Induced ferromagnetic moment at the interface between epitaxial SrRuO$_3$ film and Sr$_2$RuO$_4$ single crystal

TL;DR

This study reveals an induced ferromagnetic moment at the interface between epitaxial SrRuO$_3$ films and Sr$_2$RuO$_4$ single crystals, suggesting new magnetic functionalities and phenomena in magnetic ruthenates.

Contribution

It demonstrates that the enhanced magnetization is specific to SRO113/SRO214 interfaces and is not due to strain or metallicity, indicating an interface-induced magnetic moment.

Findings

Enhanced magnetization occurs only at SRO113/SRO214 interface.

Strain and substrate metallicity do not influence the magnetization enhancement.

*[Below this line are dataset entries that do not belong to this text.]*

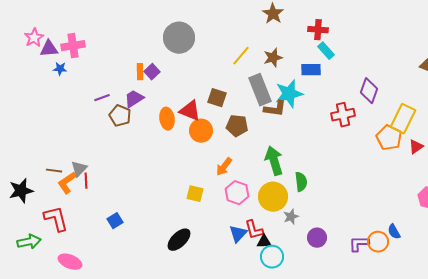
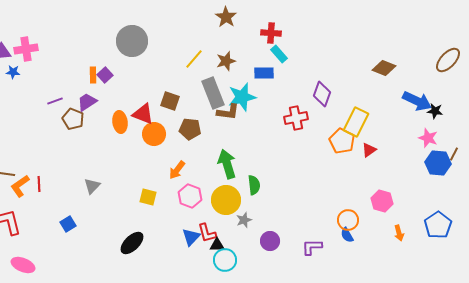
gray triangle: (79, 169) -> (92, 186), moved
orange circle: (378, 242) -> (348, 220), moved

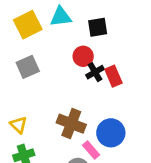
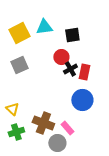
red rectangle: (113, 76) -> (84, 72), turned 35
brown cross: (71, 124) -> (43, 123), moved
blue circle: (111, 133) -> (82, 100), moved

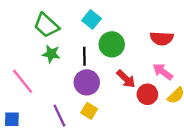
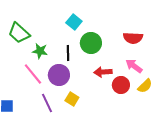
green trapezoid: (46, 25) -> (19, 33), moved
red arrow: (126, 79) -> (103, 72), turned 132
pink line: (23, 81) -> (33, 74), moved
purple circle: (87, 82) -> (59, 75), moved

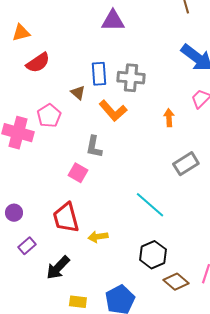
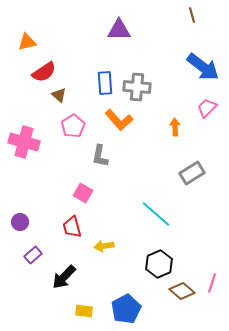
brown triangle: (78, 93) -> (59, 95), moved
pink pentagon: (49, 116) -> (73, 126), moved
pink square: (78, 173) -> (83, 193), moved
red trapezoid: (66, 218) -> (72, 227), size x0.7

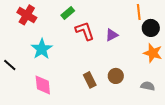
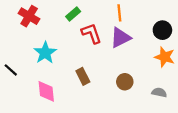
orange line: (139, 12) -> (119, 13), moved
purple triangle: (112, 35) -> (120, 38), size x1.5
brown rectangle: (90, 80) -> (83, 76), moved

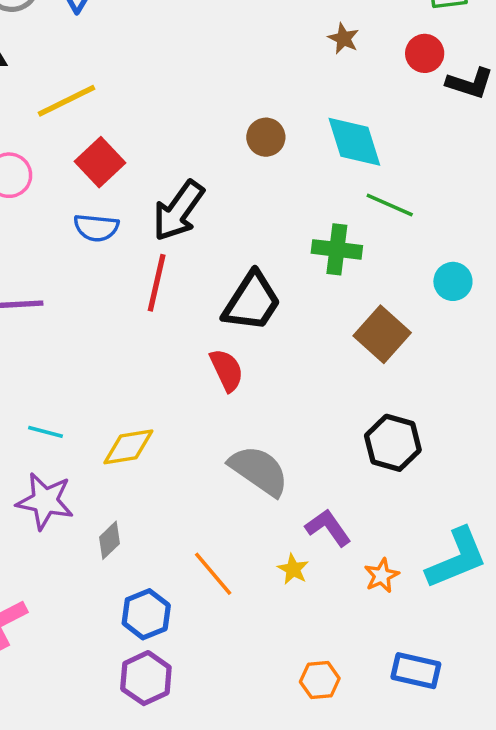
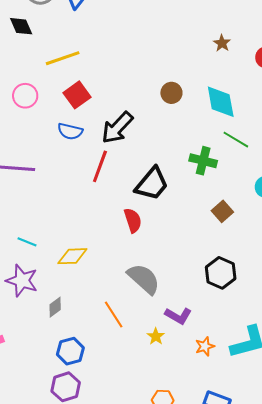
brown square: (382, 334) -> (222, 211), size x0.7
purple L-shape: (328, 528) -> (178, 316), turned 148
orange line: (213, 574) -> (114, 314), moved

Magnetic moment induction extends over 20 nm into the SRO214 substrate.

Abstract

SrRuO$_3$ (SRO113) is an important material for device physics particularly as one of the best metallic oxide electrodes for ferroelectric devices. This oxide has moderate electron correlations with novel properties including ferromagnetic ordering, which can be utilized in future to spintronics and superconducting spintronics devices. Recently, we observed strongly enhanced magnetization of SRO113 thin films grown on single crystals of the spin-triplet superconductor Sr$_2$RuO$_4$ (SRO214). To clarify the origin of such an enhancement, we conducted systematic investigations of magnetic properties of SRO113 films deposited on a variety of oxide substrates. We carefully subtracted the substrate contributions and found that the enhanced 2 magnetization occurs only for SRO113/SRO214 films. We further found that neither strain nor metallicity of the substrate plays any significant roles in the enhancement. The X-ray magnetic circular dichroism reveals that the substrate-induced strain does not switch the Ru4+ state from the low-spin to high-spin states. The film-thickness dependence of the magnetization of SRO113/SRO214 films strongly suggest that the additional magnetization arises due to the induction of magnetic moment into the SRO214 substrate over 20-nm depth. Our results imply new magnetic functionality that can trigger studies searching for yet unknown physical phenomena in magnetic ruthenates.